> AIM OF THE TASK: Lines before the one containing "Quick Repair (438, 17)" are left out; output the rest of the data exactly, through the final line.
BEGIN SOURCE RECORDS
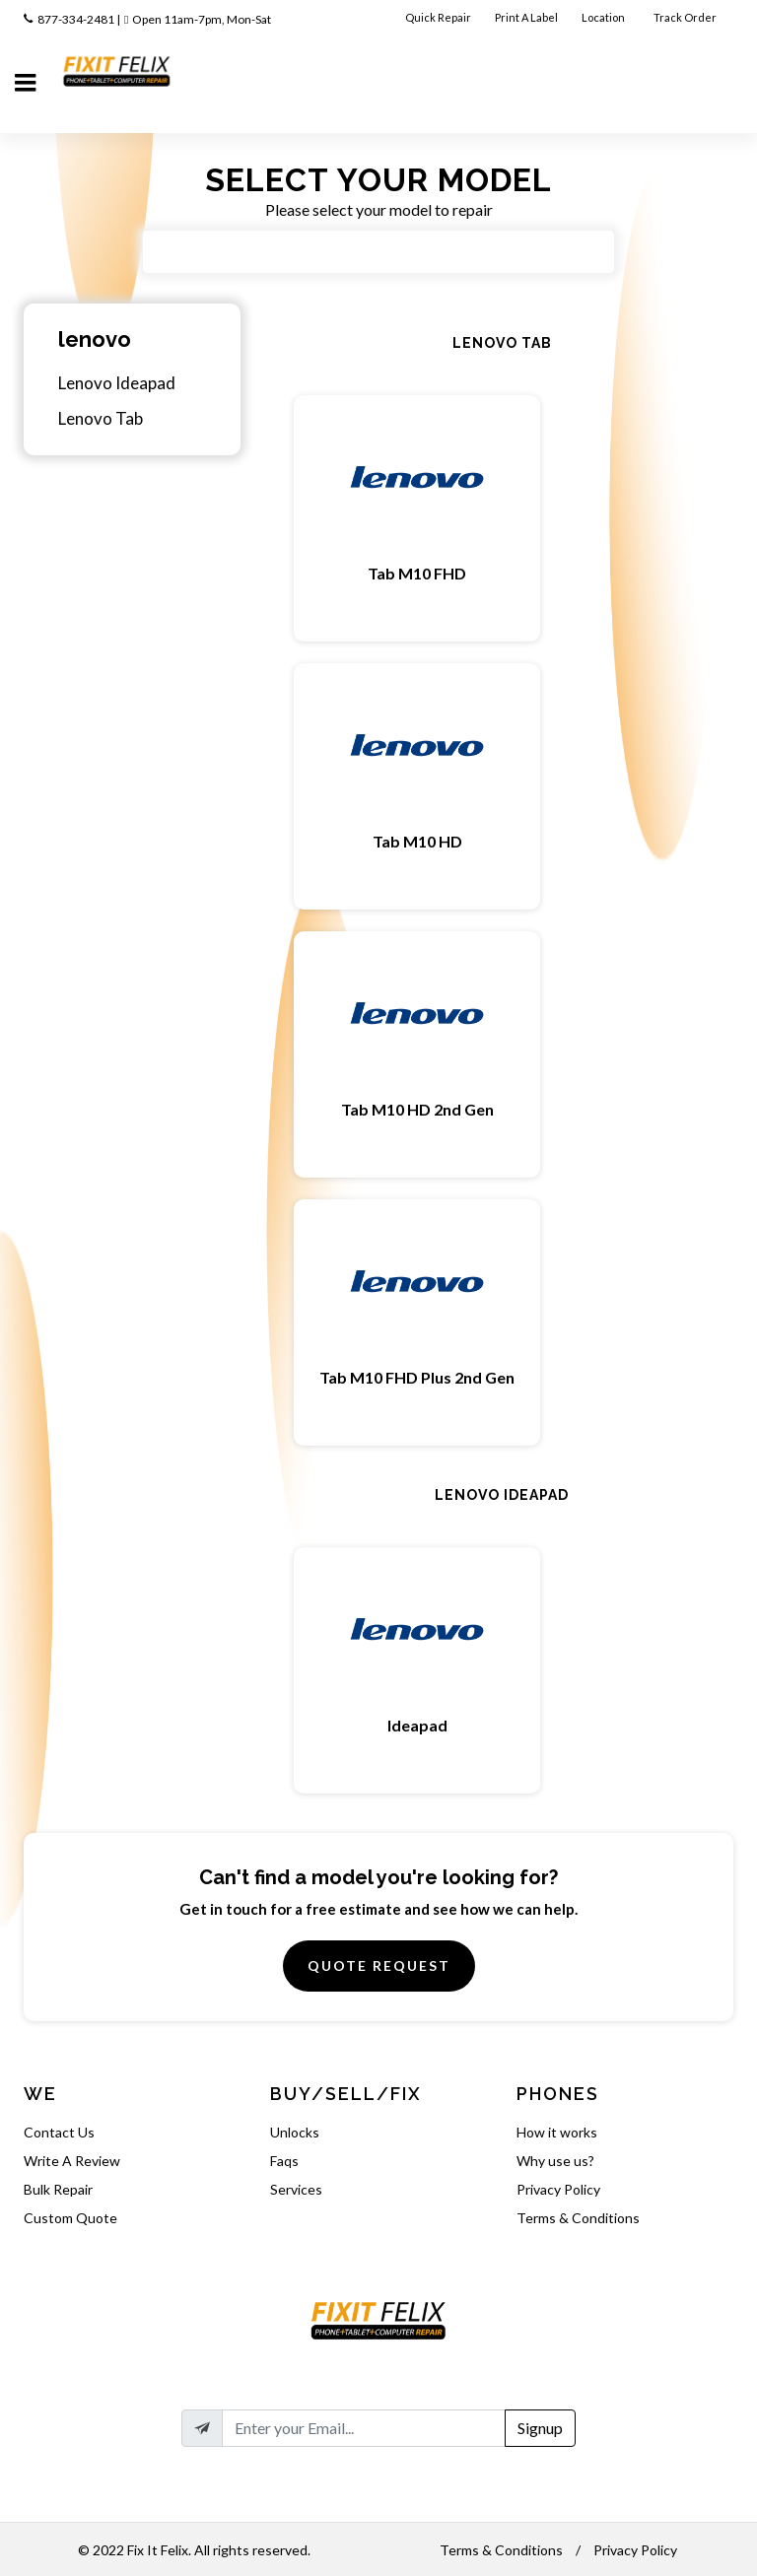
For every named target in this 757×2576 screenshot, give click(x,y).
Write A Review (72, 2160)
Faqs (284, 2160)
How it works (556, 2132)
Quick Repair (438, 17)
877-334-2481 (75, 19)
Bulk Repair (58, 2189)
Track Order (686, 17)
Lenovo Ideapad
END SOURCE RECORDS
> OUTPUT:
Quick Repair (438, 17)
877-334-2481 (75, 19)
Bulk Repair (58, 2189)
Track Order (686, 17)
Lenovo Ideapad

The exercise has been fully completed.